■ Problem to solve
Below are some records. Retype exactly the lines from the one containing "digunakan untuk membungkus" through the one containing "Doesn't work anymore, sad", both included, skipping every picture.

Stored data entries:
----------------------------------------

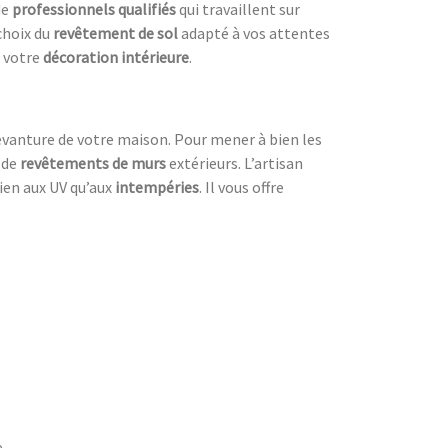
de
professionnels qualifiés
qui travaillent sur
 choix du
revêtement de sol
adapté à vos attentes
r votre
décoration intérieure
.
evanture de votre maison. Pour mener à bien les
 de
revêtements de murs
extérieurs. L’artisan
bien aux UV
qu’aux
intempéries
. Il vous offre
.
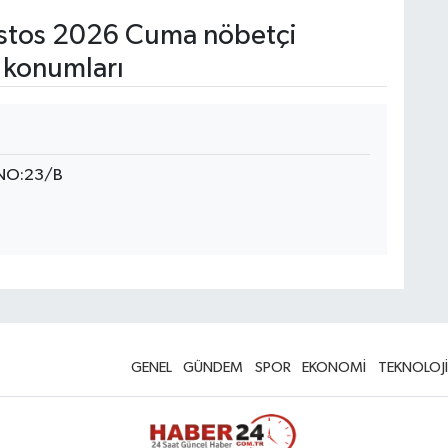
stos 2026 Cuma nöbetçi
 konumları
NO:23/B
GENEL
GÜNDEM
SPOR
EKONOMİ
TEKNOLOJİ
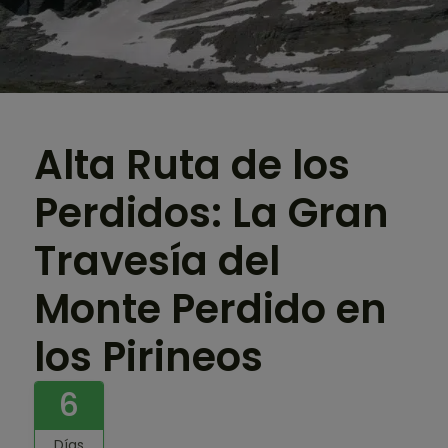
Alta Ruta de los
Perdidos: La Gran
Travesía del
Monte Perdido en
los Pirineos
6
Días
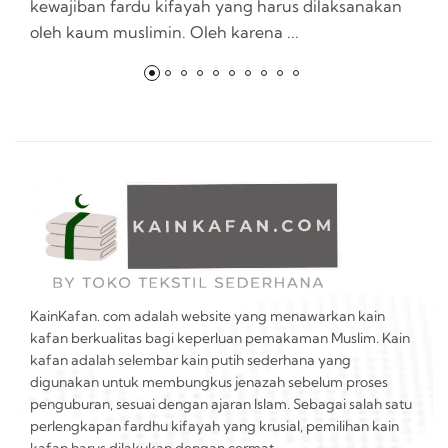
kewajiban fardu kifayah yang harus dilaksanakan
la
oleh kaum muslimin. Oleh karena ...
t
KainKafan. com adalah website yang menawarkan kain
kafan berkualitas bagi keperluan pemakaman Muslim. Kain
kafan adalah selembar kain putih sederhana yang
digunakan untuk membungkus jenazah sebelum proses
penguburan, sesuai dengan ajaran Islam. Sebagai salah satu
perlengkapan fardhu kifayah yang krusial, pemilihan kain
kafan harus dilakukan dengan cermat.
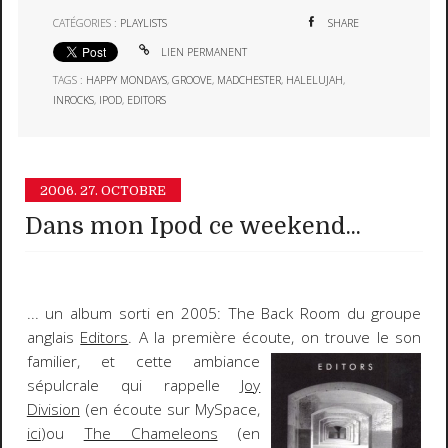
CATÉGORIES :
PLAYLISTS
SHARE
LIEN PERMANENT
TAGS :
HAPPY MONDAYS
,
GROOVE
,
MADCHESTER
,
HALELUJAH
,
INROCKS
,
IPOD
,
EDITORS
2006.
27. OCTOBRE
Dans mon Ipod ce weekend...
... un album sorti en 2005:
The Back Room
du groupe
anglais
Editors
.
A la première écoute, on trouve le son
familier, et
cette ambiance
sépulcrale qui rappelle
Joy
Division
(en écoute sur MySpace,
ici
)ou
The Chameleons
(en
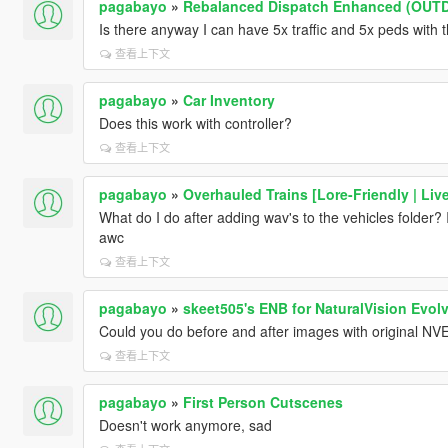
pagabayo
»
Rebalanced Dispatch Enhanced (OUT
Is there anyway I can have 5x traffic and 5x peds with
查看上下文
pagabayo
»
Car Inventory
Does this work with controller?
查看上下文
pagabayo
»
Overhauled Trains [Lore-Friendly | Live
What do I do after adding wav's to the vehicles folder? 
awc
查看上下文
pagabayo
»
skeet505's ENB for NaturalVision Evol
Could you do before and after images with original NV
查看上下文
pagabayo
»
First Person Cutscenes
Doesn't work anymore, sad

----------------------------------------

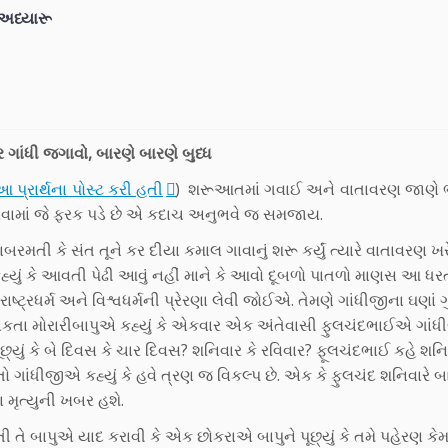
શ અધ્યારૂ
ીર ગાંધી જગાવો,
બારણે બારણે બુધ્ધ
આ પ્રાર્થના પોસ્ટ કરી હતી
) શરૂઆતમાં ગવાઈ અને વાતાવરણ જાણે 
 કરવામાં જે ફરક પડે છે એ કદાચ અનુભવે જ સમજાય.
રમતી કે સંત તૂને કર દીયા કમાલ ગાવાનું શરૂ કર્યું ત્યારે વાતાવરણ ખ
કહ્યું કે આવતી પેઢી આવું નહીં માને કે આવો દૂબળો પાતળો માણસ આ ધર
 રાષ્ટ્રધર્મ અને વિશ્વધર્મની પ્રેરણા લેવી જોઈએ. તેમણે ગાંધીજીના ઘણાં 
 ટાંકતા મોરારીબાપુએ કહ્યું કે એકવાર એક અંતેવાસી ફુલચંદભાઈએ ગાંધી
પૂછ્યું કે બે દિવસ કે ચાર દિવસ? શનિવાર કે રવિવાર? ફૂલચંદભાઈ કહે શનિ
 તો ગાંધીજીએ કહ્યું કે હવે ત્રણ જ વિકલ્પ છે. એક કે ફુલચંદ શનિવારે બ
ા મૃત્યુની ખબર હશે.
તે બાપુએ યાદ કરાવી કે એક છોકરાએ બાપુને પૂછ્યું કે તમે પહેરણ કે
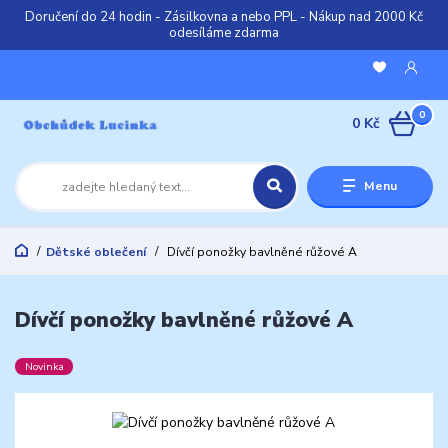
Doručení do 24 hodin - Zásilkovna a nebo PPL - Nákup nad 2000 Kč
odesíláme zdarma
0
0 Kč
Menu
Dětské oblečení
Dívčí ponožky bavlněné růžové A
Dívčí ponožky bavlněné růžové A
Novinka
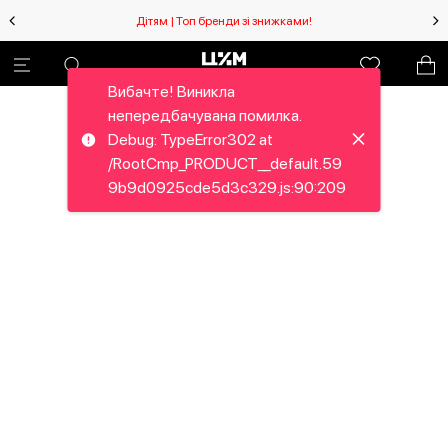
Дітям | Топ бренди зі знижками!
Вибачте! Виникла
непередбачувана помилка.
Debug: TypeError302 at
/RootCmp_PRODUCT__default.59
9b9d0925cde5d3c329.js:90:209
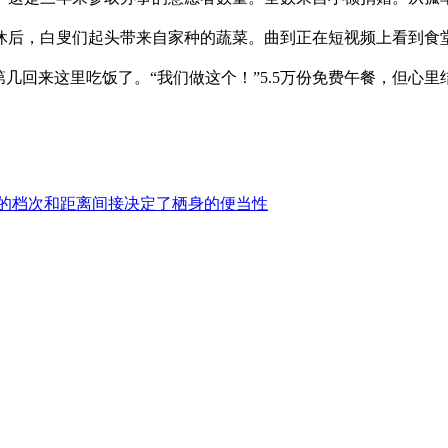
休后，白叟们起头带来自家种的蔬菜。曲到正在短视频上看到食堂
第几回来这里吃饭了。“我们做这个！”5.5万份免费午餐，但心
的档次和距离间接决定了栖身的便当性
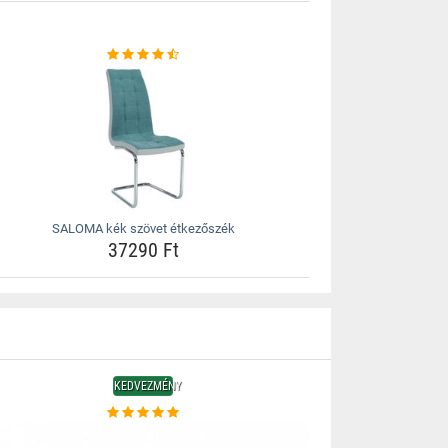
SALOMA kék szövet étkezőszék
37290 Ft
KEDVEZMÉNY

----------------------------------------

■ Response box
digunakan untuk membungkus jenazah sebelum proses
penguburan, sesuai dengan ajaran Islam. Sebagai salah satu
perlengkapan fardhu kifayah yang krusial, pemilihan kain
kafan harus dilakukan dengan cermat.
CATÉGORIES :
PLAYLISTS
SHARE
LIEN PERMANENT
TAGS :
HAPPY MONDAYS
,
GROOVE
,
MADCHESTER
,
HALELUJAH
,
INROCKS
,
IPOD
,
EDITORS
2006.
27. OCTOBRE
Dans mon Ipod ce weekend...
... un album sorti en 2005:
The Back Room
du groupe
anglais
Editors
.
A la première écoute, on trouve le son
familier, et
cette ambiance
sépulcrale qui rappelle
Joy
Division
(en écoute sur MySpace,
ici
)ou
The Chameleons
(en
pagabayo
»
Rebalanced Dispatch Enhanced (OUT
Is there anyway I can have 5x traffic and 5x peds with
查看上下文
pagabayo
»
Car Inventory
Does this work with controller?
查看上下文
pagabayo
»
Overhauled Trains [Lore-Friendly | Live
What do I do after adding wav's to the vehicles folder? 
awc
查看上下文
pagabayo
»
skeet505's ENB for NaturalVision Evol
Could you do before and after images with original NV
查看上下文
pagabayo
»
First Person Cutscenes
Doesn't work anymore, sad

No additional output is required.